Treatment Options for Chronic Total Occlusion
While the American College of Cardiology recommends a procedure called a coronary artery bypass graft (CABG) for cases involving CTO in more than two vessels, this highly invasive surgery can pose a risk for elderly patients. As an alternative, we at Mount Sinai Fuster Heart Hospital offer a minimally invasive procedure called percutaneous coronary intervention (PCI). With this procedure, we thread a catheter fitted with a device (such as a stent, balloon, or grinding instrument) from a small incision in the groin or arm to the problem site in the heart, where it opens the blockage, restoring adequate blood flow. We currently use two types of PCI procedures:
Antegrade (front-end) approach, with which we have an 80 percent success rate at Mount Sinai Fuster Heart Hospital. We have developed technological advances, including ‘floppy’ and ‘stiff’ wires, which further increase our success rate.

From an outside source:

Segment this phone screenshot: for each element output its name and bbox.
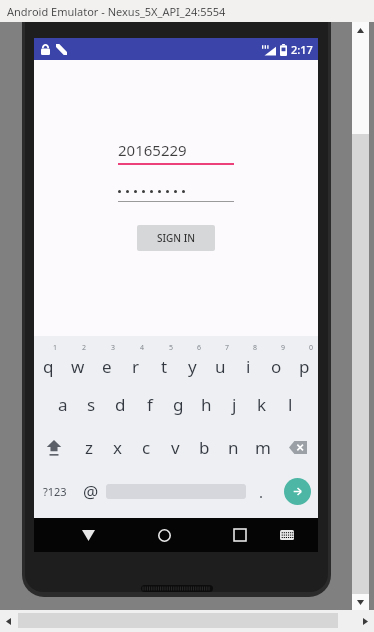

Retrograde recanalization (back-end) approach, which involves insertingtwo guide wires that are carrying catheters, into the groin and femoral arteries. These wires use smaller blood vessels, called collateral vessels, which enlarge to serve as a detour around the blockage. When the wires breach this blockage, we thread a balloon and stent to the problematic site to clear a channel lengthwise and restore proper blood flow. This approach usually requires two procedures spaced six to eight weeks apart, and takes about twice as long to perform as the antegrade approach. We use retrograde recanalizationwhen the antegrade approach has proven ineffective.